(Stored data entries)
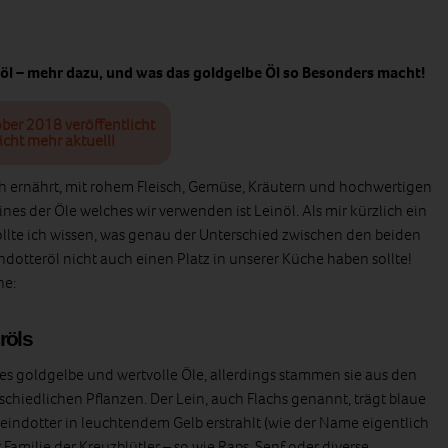
inöl – mehr dazu, und was das goldgelbe Öl so Besonders macht!
ober 2018 veröffentlicht
icht mehr aktuell!
h ernährt, mit rohem Fleisch, Gemüse, Kräutern und hochwertigen
nes der Öle welches wir verwenden ist Leinöl. Als mir kürzlich ein
llte ich wissen, was genau der Unterschied zwischen den beiden
indotteröl nicht auch einen Platz in unserer Küche haben sollte!
he:
röls
es goldgelbe und wertvolle Öle, allerdings stammen sie aus den
chiedlichen Pflanzen. Der Lein, auch Flachs genannt, trägt blaue
eindotter in leuchtendem Gelb erstrahlt (wie der Name eigentlich
 Familie der Kreuzblütler – so wie Raps, Senf oder diverse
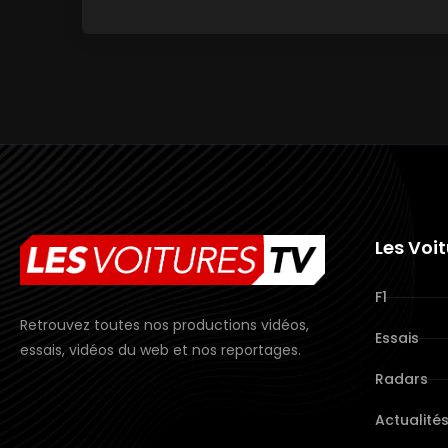
Les Voi
F1
Retrouvez toutes nos productions vidéos,
Essais
essais, vidéos du web et nos reportages.
Radars
Actualité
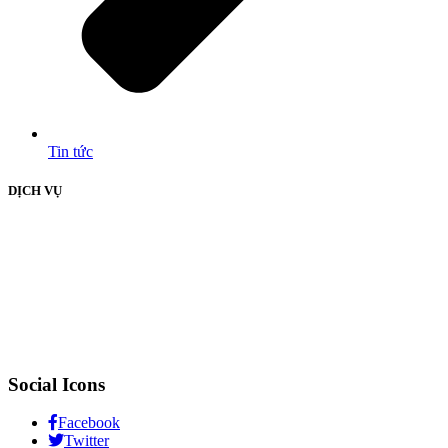
Tin tức
DỊCH VỤ
Social Icons
Facebook
Twitter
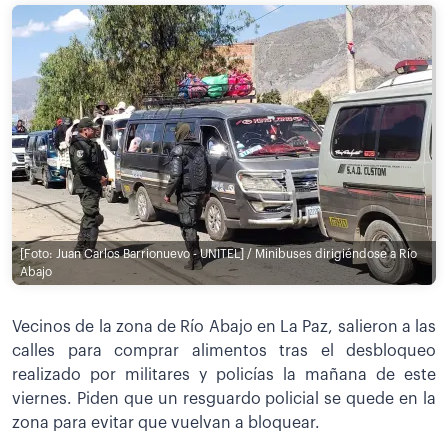
[Foto: Juan Carlos Barrionuevo - UNITEL] / Minibuses dirigiéndose a Río
Abajo
Vecinos de la zona de Río Abajo en La Paz, salieron a las
calles para comprar alimentos tras el desbloqueo
realizado por militares y policías la mañana de este
viernes. Piden que un resguardo policial se quede en la
zona para evitar que vuelvan a bloquear.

**What you have to do**
Transcribe the records above exactly as they appear, leaving out any pictures.

**Written answer**
inöl – mehr dazu, und was das goldgelbe Öl so Besonders macht!
ober 2018 veröffentlicht
icht mehr aktuell!
h ernährt, mit rohem Fleisch, Gemüse, Kräutern und hochwertigen
nes der Öle welches wir verwenden ist Leinöl. Als mir kürzlich ein
llte ich wissen, was genau der Unterschied zwischen den beiden
indotteröl nicht auch einen Platz in unserer Küche haben sollte!
he:
röls
es goldgelbe und wertvolle Öle, allerdings stammen sie aus den
chiedlichen Pflanzen. Der Lein, auch Flachs genannt, trägt blaue
eindotter in leuchtendem Gelb erstrahlt (wie der Name eigentlich
 Familie der Kreuzblütler – so wie Raps, Senf oder diverse
Les Voi
F1
Retrouvez toutes nos productions vidéos,
Essais
essais, vidéos du web et nos reportages.
Radars
Actualité
Tin tức
DỊCH VỤ
Social Icons
Facebook
Twitter
[Foto: Juan Carlos Barrionuevo - UNITEL] / Minibuses dirigiéndose a Río
Abajo
Vecinos de la zona de Río Abajo en La Paz, salieron a las
calles para comprar alimentos tras el desbloqueo
realizado por militares y policías la mañana de este
viernes. Piden que un resguardo policial se quede en la
zona para evitar que vuelvan a bloquear.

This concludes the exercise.